# REQUIRED WORK
Please copy each line below that contains the word "TigerInsightX".

[Items listed in a dataset]
»»
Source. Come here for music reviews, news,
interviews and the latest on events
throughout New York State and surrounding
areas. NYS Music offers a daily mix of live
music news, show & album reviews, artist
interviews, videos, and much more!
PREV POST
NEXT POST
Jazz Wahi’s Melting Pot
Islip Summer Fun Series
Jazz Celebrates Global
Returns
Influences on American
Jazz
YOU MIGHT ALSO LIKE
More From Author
««
»»
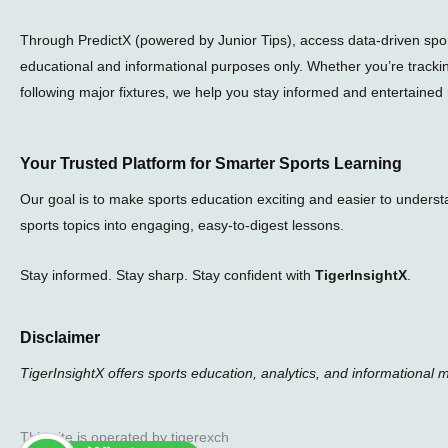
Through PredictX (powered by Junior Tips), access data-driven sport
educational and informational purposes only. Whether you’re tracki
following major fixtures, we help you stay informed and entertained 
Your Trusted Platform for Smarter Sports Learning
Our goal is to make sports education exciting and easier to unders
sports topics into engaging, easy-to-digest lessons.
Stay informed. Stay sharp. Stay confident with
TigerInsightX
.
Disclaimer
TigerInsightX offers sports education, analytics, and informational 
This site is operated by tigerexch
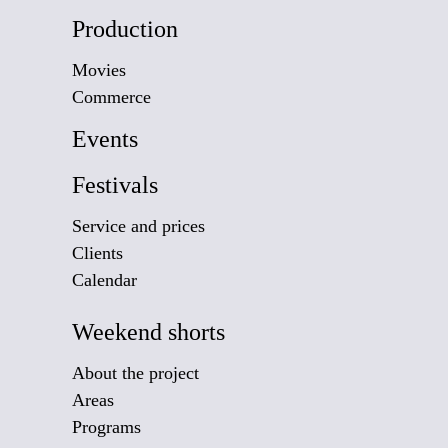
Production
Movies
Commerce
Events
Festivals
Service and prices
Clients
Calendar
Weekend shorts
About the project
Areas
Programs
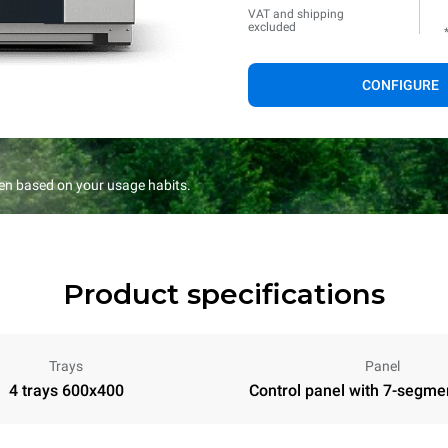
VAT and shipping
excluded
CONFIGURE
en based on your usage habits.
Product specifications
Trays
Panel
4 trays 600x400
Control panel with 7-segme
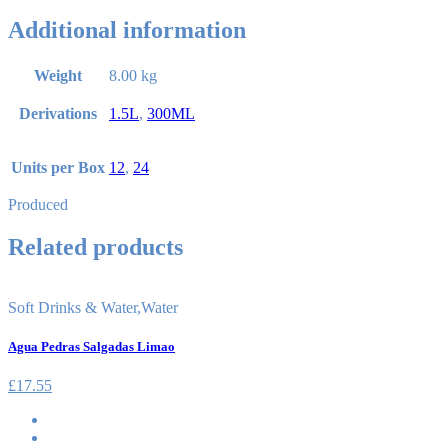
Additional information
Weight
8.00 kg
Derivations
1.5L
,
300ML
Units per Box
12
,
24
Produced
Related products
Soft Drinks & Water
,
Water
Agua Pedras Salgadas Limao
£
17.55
««
# YOUR RESPONSE
TigerInsightX
TigerInsightX offers sports education, analytics, and informational 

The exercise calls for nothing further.